**WHAT YOU NEED TO DO:** Once the records have been read, set every one down as it stands.

(RECORDS TO USE begins)

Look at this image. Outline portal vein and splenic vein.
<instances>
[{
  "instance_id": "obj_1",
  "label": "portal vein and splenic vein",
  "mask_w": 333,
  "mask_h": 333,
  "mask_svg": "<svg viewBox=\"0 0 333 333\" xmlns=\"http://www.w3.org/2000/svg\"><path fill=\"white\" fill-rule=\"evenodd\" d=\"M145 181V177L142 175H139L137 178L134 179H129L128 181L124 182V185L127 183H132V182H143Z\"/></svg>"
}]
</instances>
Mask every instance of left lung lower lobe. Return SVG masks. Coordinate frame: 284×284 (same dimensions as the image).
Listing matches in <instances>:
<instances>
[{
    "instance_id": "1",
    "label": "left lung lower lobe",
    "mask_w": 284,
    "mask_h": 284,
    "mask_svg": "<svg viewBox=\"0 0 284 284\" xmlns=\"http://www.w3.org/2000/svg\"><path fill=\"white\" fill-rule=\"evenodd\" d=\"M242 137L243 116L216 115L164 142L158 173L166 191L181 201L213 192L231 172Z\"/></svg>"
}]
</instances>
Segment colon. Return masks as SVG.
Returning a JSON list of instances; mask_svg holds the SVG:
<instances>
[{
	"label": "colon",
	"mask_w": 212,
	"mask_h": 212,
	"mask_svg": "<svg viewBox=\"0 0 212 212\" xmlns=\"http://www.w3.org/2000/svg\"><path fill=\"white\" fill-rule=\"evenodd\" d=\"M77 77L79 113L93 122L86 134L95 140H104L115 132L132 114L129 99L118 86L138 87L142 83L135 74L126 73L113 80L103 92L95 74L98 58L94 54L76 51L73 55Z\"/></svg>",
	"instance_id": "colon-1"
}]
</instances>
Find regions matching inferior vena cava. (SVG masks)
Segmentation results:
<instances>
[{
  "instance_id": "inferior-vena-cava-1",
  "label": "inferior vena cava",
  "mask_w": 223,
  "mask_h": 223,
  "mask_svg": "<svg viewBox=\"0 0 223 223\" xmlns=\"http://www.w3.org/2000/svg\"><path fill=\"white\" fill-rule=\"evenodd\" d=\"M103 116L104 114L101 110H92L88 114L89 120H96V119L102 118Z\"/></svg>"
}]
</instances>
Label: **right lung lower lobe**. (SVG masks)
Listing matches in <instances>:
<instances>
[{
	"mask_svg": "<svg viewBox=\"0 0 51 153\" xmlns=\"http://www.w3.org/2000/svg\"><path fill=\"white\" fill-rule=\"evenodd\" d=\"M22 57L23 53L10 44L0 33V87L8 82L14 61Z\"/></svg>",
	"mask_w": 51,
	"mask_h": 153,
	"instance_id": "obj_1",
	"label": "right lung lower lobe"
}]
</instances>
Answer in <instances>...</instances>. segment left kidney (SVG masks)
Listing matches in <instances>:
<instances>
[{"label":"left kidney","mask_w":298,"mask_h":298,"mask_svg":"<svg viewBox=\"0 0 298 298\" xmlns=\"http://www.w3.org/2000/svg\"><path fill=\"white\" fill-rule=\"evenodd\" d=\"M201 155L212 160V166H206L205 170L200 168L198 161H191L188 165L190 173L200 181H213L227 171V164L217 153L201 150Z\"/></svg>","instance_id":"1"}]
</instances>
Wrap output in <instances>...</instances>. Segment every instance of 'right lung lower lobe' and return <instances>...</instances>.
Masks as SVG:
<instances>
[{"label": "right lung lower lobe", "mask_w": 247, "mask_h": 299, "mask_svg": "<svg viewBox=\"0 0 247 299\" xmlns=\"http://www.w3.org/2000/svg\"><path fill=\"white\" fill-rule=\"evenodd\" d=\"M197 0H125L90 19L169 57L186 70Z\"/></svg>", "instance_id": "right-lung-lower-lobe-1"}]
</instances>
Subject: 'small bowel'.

(RECORDS TO USE ends)

**WRITTEN RESPONSE:**
Look at this image. Outline portal vein and splenic vein.
<instances>
[{
  "instance_id": "obj_1",
  "label": "portal vein and splenic vein",
  "mask_w": 333,
  "mask_h": 333,
  "mask_svg": "<svg viewBox=\"0 0 333 333\" xmlns=\"http://www.w3.org/2000/svg\"><path fill=\"white\" fill-rule=\"evenodd\" d=\"M145 181V177L142 175H139L137 178L134 179H129L128 181L124 182V185L127 183H132V182H143Z\"/></svg>"
}]
</instances>
Mask every instance of left lung lower lobe. Return SVG masks. Coordinate frame: 284×284 (same dimensions as the image).
Listing matches in <instances>:
<instances>
[{
    "instance_id": "1",
    "label": "left lung lower lobe",
    "mask_w": 284,
    "mask_h": 284,
    "mask_svg": "<svg viewBox=\"0 0 284 284\" xmlns=\"http://www.w3.org/2000/svg\"><path fill=\"white\" fill-rule=\"evenodd\" d=\"M242 137L243 116L216 115L164 142L158 173L166 191L181 201L213 192L231 172Z\"/></svg>"
}]
</instances>
Segment colon. Return masks as SVG.
Returning a JSON list of instances; mask_svg holds the SVG:
<instances>
[{
	"label": "colon",
	"mask_w": 212,
	"mask_h": 212,
	"mask_svg": "<svg viewBox=\"0 0 212 212\" xmlns=\"http://www.w3.org/2000/svg\"><path fill=\"white\" fill-rule=\"evenodd\" d=\"M77 77L79 113L93 122L86 134L95 140H104L115 132L132 114L129 99L118 86L138 87L142 83L135 74L126 73L113 80L103 92L95 74L98 58L94 54L76 51L73 55Z\"/></svg>",
	"instance_id": "colon-1"
}]
</instances>
Find regions matching inferior vena cava. (SVG masks)
Segmentation results:
<instances>
[{
  "instance_id": "inferior-vena-cava-1",
  "label": "inferior vena cava",
  "mask_w": 223,
  "mask_h": 223,
  "mask_svg": "<svg viewBox=\"0 0 223 223\" xmlns=\"http://www.w3.org/2000/svg\"><path fill=\"white\" fill-rule=\"evenodd\" d=\"M103 116L104 114L101 110H92L88 114L89 120H96V119L102 118Z\"/></svg>"
}]
</instances>
Label: **right lung lower lobe**. (SVG masks)
Listing matches in <instances>:
<instances>
[{
	"mask_svg": "<svg viewBox=\"0 0 51 153\" xmlns=\"http://www.w3.org/2000/svg\"><path fill=\"white\" fill-rule=\"evenodd\" d=\"M22 57L23 53L10 44L0 33V87L8 82L14 61Z\"/></svg>",
	"mask_w": 51,
	"mask_h": 153,
	"instance_id": "obj_1",
	"label": "right lung lower lobe"
}]
</instances>
Answer in <instances>...</instances>. segment left kidney (SVG masks)
Listing matches in <instances>:
<instances>
[{"label":"left kidney","mask_w":298,"mask_h":298,"mask_svg":"<svg viewBox=\"0 0 298 298\" xmlns=\"http://www.w3.org/2000/svg\"><path fill=\"white\" fill-rule=\"evenodd\" d=\"M201 155L212 160V166H206L205 170L200 168L198 161H191L188 165L190 173L200 181H213L227 171V164L217 153L201 150Z\"/></svg>","instance_id":"1"}]
</instances>
Wrap output in <instances>...</instances>. Segment every instance of 'right lung lower lobe' and return <instances>...</instances>.
Masks as SVG:
<instances>
[{"label": "right lung lower lobe", "mask_w": 247, "mask_h": 299, "mask_svg": "<svg viewBox=\"0 0 247 299\" xmlns=\"http://www.w3.org/2000/svg\"><path fill=\"white\" fill-rule=\"evenodd\" d=\"M197 0H125L90 19L169 57L186 70Z\"/></svg>", "instance_id": "right-lung-lower-lobe-1"}]
</instances>
Subject: 'small bowel'.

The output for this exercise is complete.